Jon needs to remember one of the GreaterFool cardinal rules: never invest in real estate with anyone you’re not sleeping with. That includes mothers. Your own, I mean.

The potential problems are legion. If Jon’s going to spend serious money renovating the house, he needs to be on title in order to protect that investment. But with Mom on a pension and a substantial mortgage outstanding, it looks like the house equity constitutes the bulk of her net worth. So, will the other three children come looking for their slice when she passes?

You bet they will, presuming Mom’s will divides her estate equally between the kids. So, Jon would not only inherit a $300,000 mortgage if he assumes title with her (and she lacks insurance), but he’d have to remortgage the place to suck out two-thirds of the remaining equity (including the addition he financed) in order to pay them off. Disaster.

How to avoid this? Don’t do it. In fact, Mom-with-the-$300,000-mortgage should sell and rent, since it would lower her overall living costs and give some cash to invest for an income stream she obviously needs. Hopefully she’ll live long enough to consume it all. However, if Jon truly loses his mind and goes into this unwise situation, he needs to ensure Mom’s will is rewritten to deal with the new reality. He should also pay the premiums on an insurance policy (on her life) large enough to handle the inheritances.

But the best strategy is to keep the baited breath, save, invest and rent. Because with every day that passes, we move closer to the event he has been waiting for. Most people don’t believe this, (which is why I have no friends) and a big report on debt in the last few days reinforced the popular meme.

Maybe you saw it. The Fraser Institute said there is no borrowing crisis. “Little evidence that Canadian households are being irresponsible in taking on new debt,” it said.

Really? With $1.3 trillion in mortgages and households owing more than at any point in history, with the IMF and the World Bank, all major ratings agencies and virtually every major economist – even the prime minister- warning about piggy borrowing habits, how can this be?

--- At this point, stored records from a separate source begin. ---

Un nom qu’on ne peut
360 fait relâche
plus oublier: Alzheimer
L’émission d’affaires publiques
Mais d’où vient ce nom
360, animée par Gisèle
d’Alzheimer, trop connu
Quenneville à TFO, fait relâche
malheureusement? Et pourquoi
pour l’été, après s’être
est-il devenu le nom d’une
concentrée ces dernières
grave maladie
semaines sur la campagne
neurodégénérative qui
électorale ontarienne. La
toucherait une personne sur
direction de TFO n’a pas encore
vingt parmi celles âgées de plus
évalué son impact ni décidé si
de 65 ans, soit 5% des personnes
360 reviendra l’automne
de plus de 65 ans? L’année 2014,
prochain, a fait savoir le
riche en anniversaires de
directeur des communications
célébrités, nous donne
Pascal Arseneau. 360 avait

The think tankers make this argument: assets (mostly real estate) have risen 31% in the last five years, while debt (mostly mortgages) has increased “by just” 21%. So, whazza problem? Besides, the Fraser Institute says compared to other countries, like Norway, Switzerland and South Korea (seriously, I’m not making this up) our debt-to-income ratio don’t look so bad. (But compared to the country most like us, the US, it blows.)

Conclusion: “Canada doesn’t have that problem. Our banks have tighter lending standards and Canadians are clearly managing their debt levels responsibly with no evident strain to their incomes or balance sheets.”

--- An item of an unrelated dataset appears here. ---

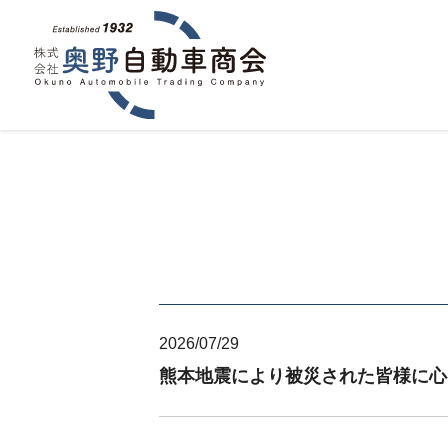
2026/07/29
熊本地震により被災された皆様に心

Well, remember those people sitting in lawnchairs yesterday outside a sales centre in a GTA suburban field waiting to spend $2 million on a monster particle board house that increased in price $150,000 overnight? Those are the faces of debt. It is the intersection of greed and stupid. This is what risk is made of.

As Capital Economics points out, the think tankers took only mortgage interest into consideration (not debt repayment) when doing their report. They didn’t acknowledge the potential of a real estate correction, as is now gripping Alberta. And they reinforced the delusional belief interest rates can never rise.

The scariest part of this is believing that houses are more valuable because they cost more. In fact, real estate costs more because money costs less.

There is no intrinsic increase in shelter itself, just that cheap rates have allowed people to pile on epic debt and carry it for the same monthly fee. Say the economists: “While total net worth has risen by 141%, real estate has grown by 211%, contributing 55% to the overall gain in net worth. But with house prices now at record high levels relative to incomes, there’s obviously a greater than normal risk of a correction which, in turn, would hit net worth hard and, indirectly, negatively impact household spending. Since household spending represents more than half of the entire economy, these household balance sheet risks should be taken seriously.”

Jon should rent. His mom, too. Let the greater fools borrow. Just watch.